Con mis compañeras de la revista desfilamos lentamente con claveles rojos en las manos gritando «PPablo Neruda! ¡Presente ahora y siempre!», ante las miradas enardecidas de los soldados, todos iguales bajo sus cascos de guerra, las caras pintadas para no ser reconocidos y las armas temblando en sus manos. A medio camino alguien gritó "¡Compañero Salvador Allende!«y todos contestamos en una sola voz "¡Presente, ahora y siempre!». Así el entierro del poeta sirvió también para honrar la muerte del Presidente, cuyo cuerpo yacía en una tumba anónima en un cementerio de otra ciudad. Los muertos no descansan en sepulcros sin nombre, me dijo un viejo que marchaba a mi lado. Al volver a casa escribí la carta diaria a mi madre describiendo el funeral; permaneció guardada junto a otras y ocho años más tarde me la entregó y pude incluirla casi textualmente en mi primera novela.

También se lo conté a mi abuelo, quien me escuchó con los dientes apretados hasta el final y luego, cogiéndome por los brazos con sus zarpas de hierro, me gritó que para qué diablos había ido al cementerio, si no me daba cuenta de lo que estaba pasando en Chile, y por amor a mis hijos y por respeto a él, que ya no estaba para pasar esas angustias, me cuidara. ¿No era suficiente, aparecer en televisión con mi apellido? ¿Para qué me exponía? Esas no eran cosas de mi incumbencia.

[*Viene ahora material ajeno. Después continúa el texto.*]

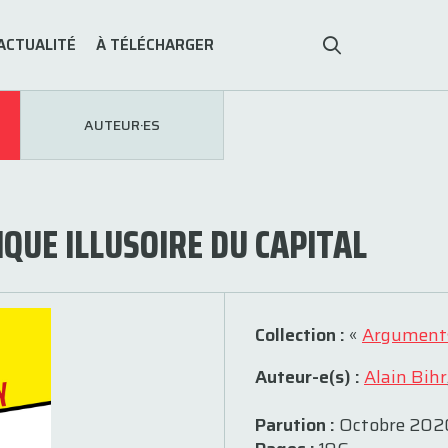
ACTUALITÉ
À TÉLÉCHARGER
AUTEUR·ES
QUE ILLUSOIRE DU CAPITAL
Collection :
«
Argument
Auteur-e(s) :
Alain Bihr
Parution :
Octobre 202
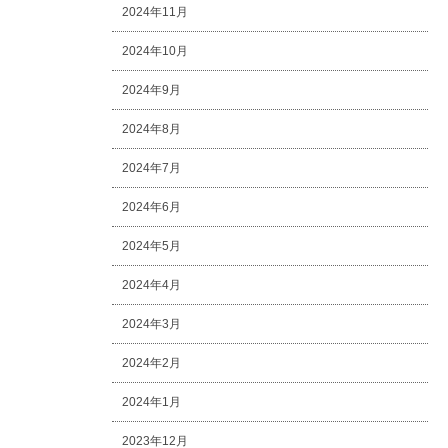
2024年11月
2024年10月
2024年9月
2024年8月
2024年7月
2024年6月
2024年5月
2024年4月
2024年3月
2024年2月
2024年1月
2023年12月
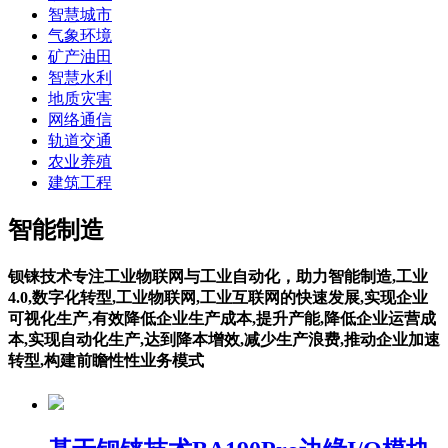
智慧城市
气象环境
矿产油田
智慧水利
地质灾害
网络通信
轨道交通
农业养殖
建筑工程
智能制造
钡铼技术专注工业物联网与工业自动化，助力智能制造,工业
4.0,数字化转型,工业物联网,工业互联网的快速发展,实现企业
可视化生产,有效降低企业生产成本,提升产能,降低企业运营成
本,实现自动化生产,达到降本增效,减少生产浪费,推动企业加速
转型,构建前瞻性性业务模式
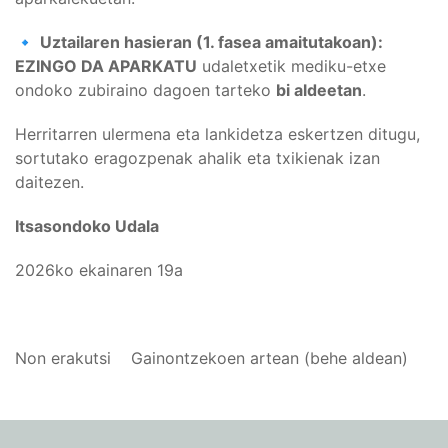
🔹
Uztailaren hasieran (1. fasea amaitutakoan):
EZINGO DA APARKATU
udaletxetik mediku-etxe
ondoko zubiraino dagoen tarteko
bi aldeetan
.
Herritarren ulermena eta lankidetza eskertzen ditugu,
sortutako eragozpenak ahalik eta txikienak izan
daitezen.
Itsasondoko Udala
2026ko ekainaren 19a
Non erakutsi
Gainontzekoen artean (behe aldean)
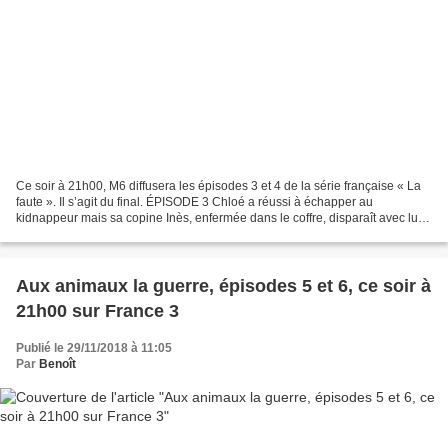
Ce soir à 21h00, M6 diffusera les épisodes 3 et 4 de la série française « La
faute ». Il s’agit du final. ÉPISODE 3 Chloé a réussi à échapper au
kidnappeur mais sa copine Inès, enfermée dans le coffre, disparaît avec lui.
Après avoir eu la peur de sa...
Aux animaux la guerre, épisodes 5 et 6, ce soir à
21h00 sur France 3
Publié le 29/11/2018 à 11:05
Par
Benoît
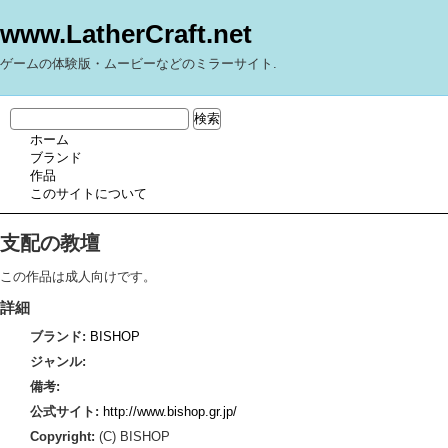
www.LatherCraft.net
ゲームの体験版・ムービーなどのミラーサイト.
ホーム
ブランド
作品
このサイトについて
支配の教壇
この作品は成人向けです。
詳細
ブランド:
BISHOP
ジャンル:
備考:
公式サイト:
http://www.bishop.gr.jp/
Copyright:
(C) BISHOP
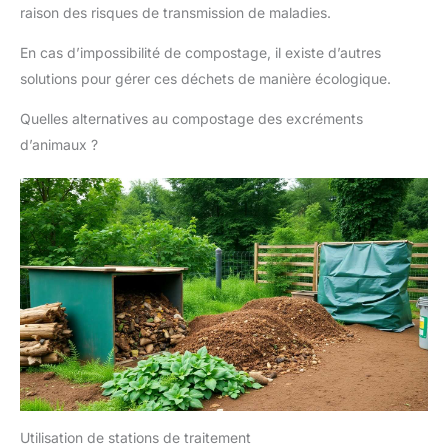
raison des risques de transmission de maladies.
En cas d’impossibilité de compostage, il existe d’autres
solutions pour gérer ces déchets de manière écologique.
Quelles alternatives au compostage des excréments
d’animaux ?
Utilisation de stations de traitement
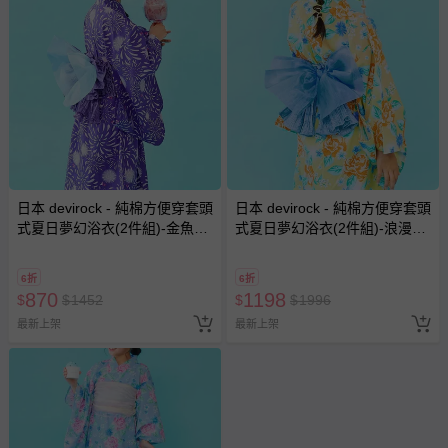
日本 devirock - 純棉方便穿套頭
日本 devirock - 純棉方便穿套頭
式夏日夢幻浴衣(2件組)-金魚花
式夏日夢幻浴衣(2件組)-浪漫玫
火-紫羅蘭
瑰-黃x藍
6折
6折
870
1198
$
$
1452
$
$
1996
最新上架
最新上架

— Se ha desatado el mal, Tata.

— ¡De qué mal me habla! Son cosas de su imaginación, el mundo siempre ha sido igual.

— ¿Será que negamos la existencia del mal porque no creemos en el poder del bien? — ¡Prométame que se va a quedar callada en su casa! — me exigió. — No puedo prometer eso, Tata.

Y en verdad no podía, ya era tarde para tales promesas. Dos días después del Golpe Militar, apenas se levantó el toque de queda de las primeras horas, me vi atrapada sin saber cómo en esa red que se formó de inmediato para ayudar a los perseguidos. Supe de un joven extremista de izquierda a quien era necesario esconder; había escapado de una emboscada con un tiro en una pierna y sus perseguidores pisándole los talones. Logró refugiarse en el garaje de un amigo, donde a medianoche un médico de buena voluntad le extrajo la bala y le hizo las primeras curaciones. Se volaba de fiebre a pesar de los antibióticos, no era posible mantenerlo más tiempo en ese lugar y tampoco se podía pensar en llevarlo a un hospital, donde sin duda lo habrían detenido. En esas condiciones no resistiría un viaje de esfuerzo para cruzar la frontera por los pasos cordilleranos del sur, como hacían algunos, su única posibilidad era asilarse, pero sólo la gente bien relacionada–personajes de la política, periodistas, intelectuales y artistas conocidos–podía entrar a las embajadas por la puerta ancha, los pobres diablos, como él y miles de otros, estaban desamparados. Yo no sabía muy bien qué significaba asilo, sólo había escuchado esa palabra en el himno nacional, que ahora sonaba irónico: o la patria será de los libres, o el asilo contra la opresión, pero el caso me pareció de novela y sin pensarlo dos veces me ofrecí para ayudarlo sin medir el riesgo, porque en ese momento nadie sabía cómo opera el terror, todavía nos regíamos por los principios de la normalidad. Decidí evitar rodeos y me dirigí a la Embajada de Argentina, estacioné mi automóvil lo más cerca posible y caminé hacia la entrada con el corazón arrebatado, pero el paso firme. A través de la reja se veían las ventanas del edificio con ropa colgada y gente asomada gritando. La calle era un hervidero de soldados, había una tanqueta frente a la puerta y nidos de ametralladoras. Apenas me aproximé me encañonaron dos fusiles.